## Data for analysis

********************

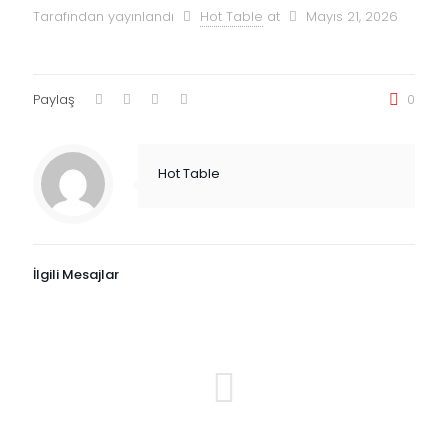
Tarafından yayınlandı
Hot Table
at
Mayıs 21, 2026
Paylaş
0
Hot Table
İlgili Mesajlar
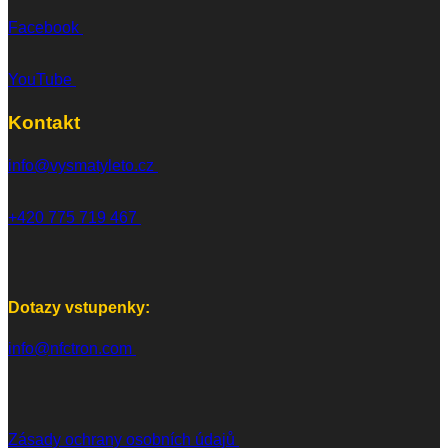
Facebook
YouTube
Kontakt
info@vysmatyleto.cz
+420 775 719 467
Dotazy vstupenky:
info@nfctron.com
Zásady ochrany osobních údajů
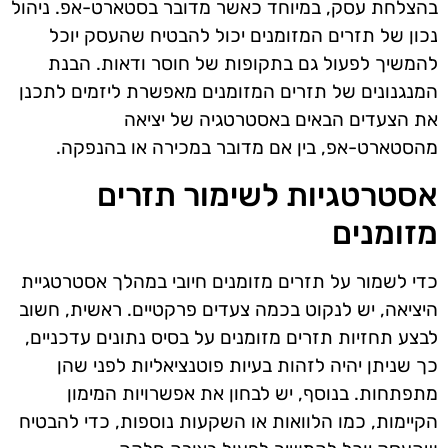
בהצלחת עסק, במיוחד כאשר מדובר בסטארט-אפ. ניהול
נכון של תזרים המזומנים יכול להבטיח שהעסק יוכל
להמשיך לפעול גם בתקופות של חוסר ודאות. הבנת
המנגנונים של תזרים המזומנים מאפשרת ליזמים לתכנן
את הצעדים הבאים באסטרטגיה של יציאה
מהסטארט-אפ, בין אם מדובר במכירה או בהנפקה.
אסטרטגיות לשימור תזרים
מזומנים
כדי לשמור על תזרים מזומנים חיובי במהלך אסטרטגיית
היציאה, יש לנקוט בכמה צעדים פרקטיים. ראשית, חשוב
לבצע תחזיות תזרים מזומנים על בסיס נתונים עדכניים,
כך שניתן יהיה לזהות בעיות פוטנציאליות לפני שהן
מתפתחות. בנוסף, יש לבחון את אפשרויות המימון
הקיימות, כמו הלוואות או השקעות נוספות, כדי להבטיח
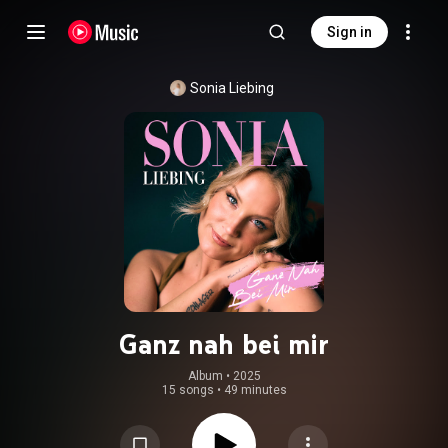
Sign in
Sonia Liebing
Ganz nah bei mir
Album
 • 
2025
15 songs
•
49 minutes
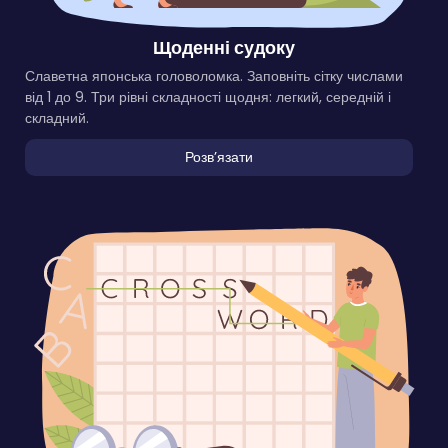
Щоденні судоку
Славетна японська головоломка. Заповніть сітку числами
від 1 до 9. Три рівні складності щодня: легкий, середній і
складний.
Розвʼязати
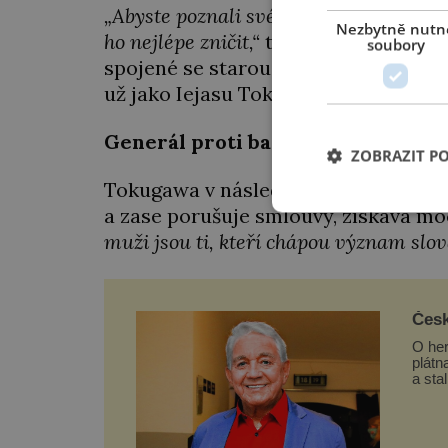
„Abyste poznali svého nepřítele, musíte
Nezbytně nutn
ho nejlépe zničit,“
tvrdí. Aby podpořil 
soubory
spojené se starou váženou větví svéh
už jako Iejasu Tokugawa.
Generál proti barbarům
ZOBRAZIT P
Tokugawa v následujících letech obra
a zase porušuje smlouvy, získává mo
muži jsou ti, kteří chápou význam slov
Česk
O her
plátn
a sta
rozd
nebyl
a vti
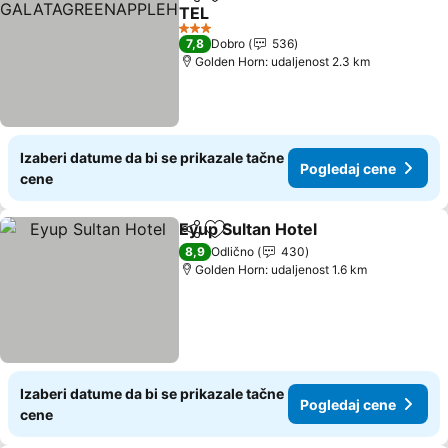
Deli
Dodati u favorite
TEL
Pogledaj cene
3 Zvezdice
7,8
Dobro
536
Golden Horn: udaljenost 2.3 km
Izaberi datume da bi se prikazale tačne
Pogledaj cene
cene
Eyup Sultan Hotel
Deli
Dodati u favorite
Pogledaj
8,9
Odlično
430
Golden Horn: udaljenost 1.6 km
Izaberi datume da bi se prikazale tačne
Pogledaj cene
cene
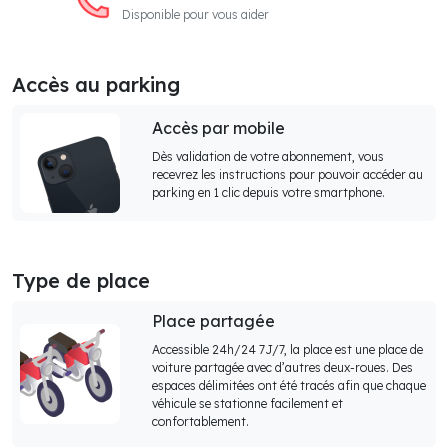
Disponible pour vous aider
Accès au parking
Accès par mobile
Dès validation de votre abonnement, vous
recevrez les instructions pour pouvoir accéder au
parking en 1 clic depuis votre smartphone.
Type de place
Place partagée
Accessible 24h/24 7J/7, la place est une place de
voiture partagée avec d’autres deux-roues. Des
espaces délimitées ont été tracés afin que chaque
véhicule se stationne facilement et
confortablement.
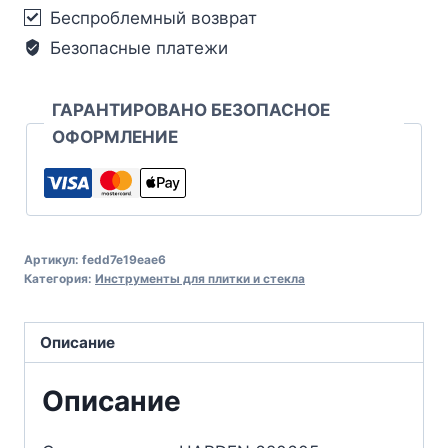
Беспроблемный возврат
Безопасные платежи
ГАРАНТИРОВАНО БЕЗОПАСНОЕ
ОФОРМЛЕНИЕ
Артикул:
fedd7e19eae6
Категория:
Инструменты для плитки и стекла
Описание
Описание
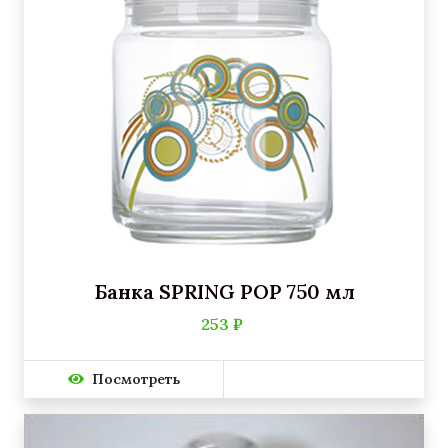
Банка SPRING POP 750 мл
253 ₽
Посмотреть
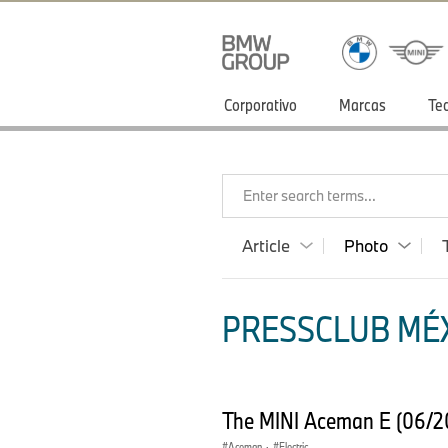
Corporativo
Marcas
Te
Enter search terms...
Article
Photo
PRESSCLUB MÉX
The MINI Aceman E (06/2
Aceman
·
Electric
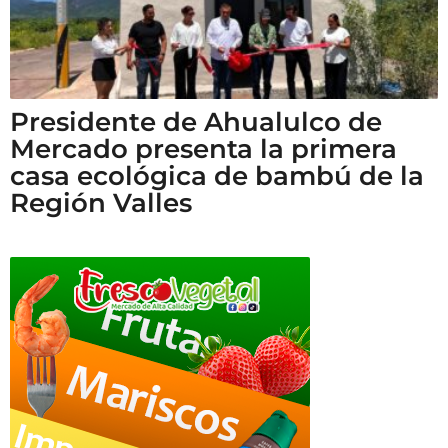
Presidente de Ahualulco de
Mercado presenta la primera
casa ecológica de bambú de la
Región Valles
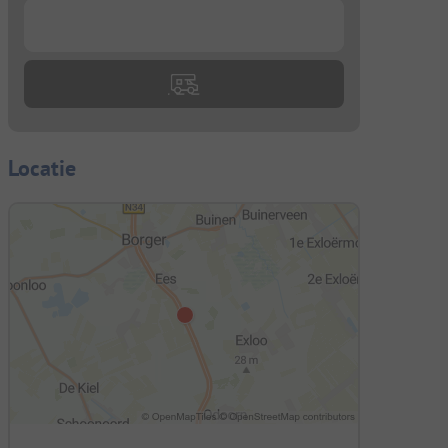
...
Locatie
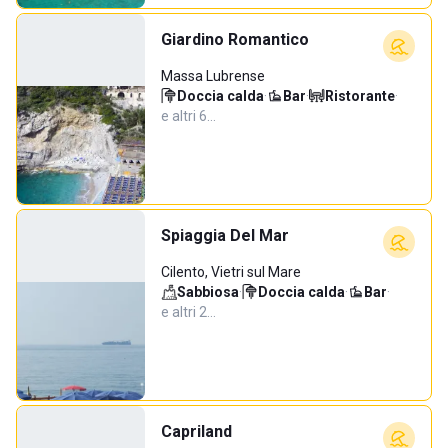
Giardino Romantico
Massa Lubrense
Doccia calda
·
Bar
·
Ristorante
·
e altri 6…
Spiaggia Del Mar
Cilento, Vietri sul Mare
Sabbiosa
·
Doccia calda
·
Bar
·
e altri 2…
Capriland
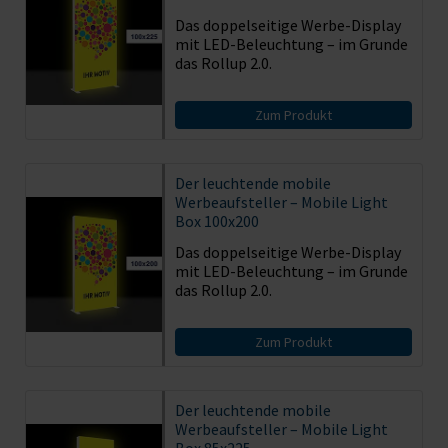
Das doppelseitige Werbe-Display
mit LED-Beleuchtung – im Grunde
das Rollup 2.0.
Zum Produkt
Der leuchtende mobile
Werbeaufsteller – Mobile Light
Box 100x200
Das doppelseitige Werbe-Display
mit LED-Beleuchtung – im Grunde
das Rollup 2.0.
Zum Produkt
Der leuchtende mobile
Werbeaufsteller – Mobile Light
Box 85x225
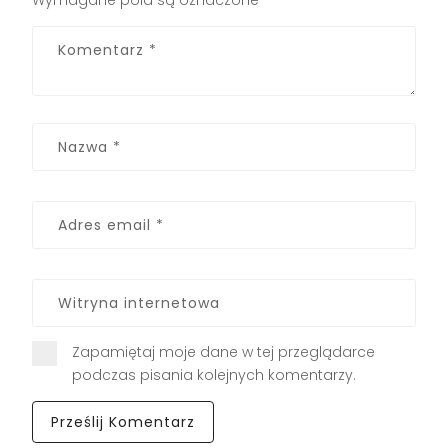
Zapamiętaj moje dane w tej przeglądarce
podczas pisania kolejnych komentarzy.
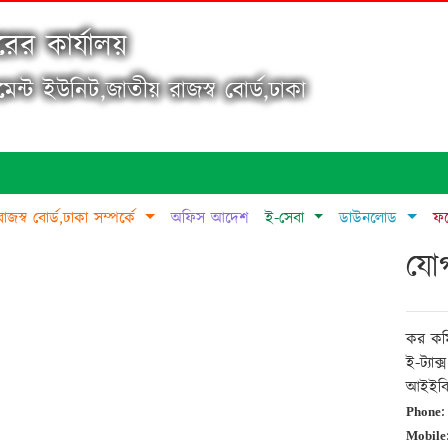
ের কার্যালয়
জমেন্ট ইউনিট,জাতীয় রাজস্ব বোর্ড,ঢাকা
রাজস্ব বোর্ড,ঢাকা সম্পর্কে
অফিস আদেশ
ই-সেবা
ডাউনলোড
ফট
যোগ
কর কমি
ই-ট্যাক
আইইবি 
:
Phone
Mobile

********************

## What you need to do
Look through the material and find each line that includes "vous", then copy it.

## Result of this exercise
Disponible pour vous aider
Dès validation de votre abonnement, vous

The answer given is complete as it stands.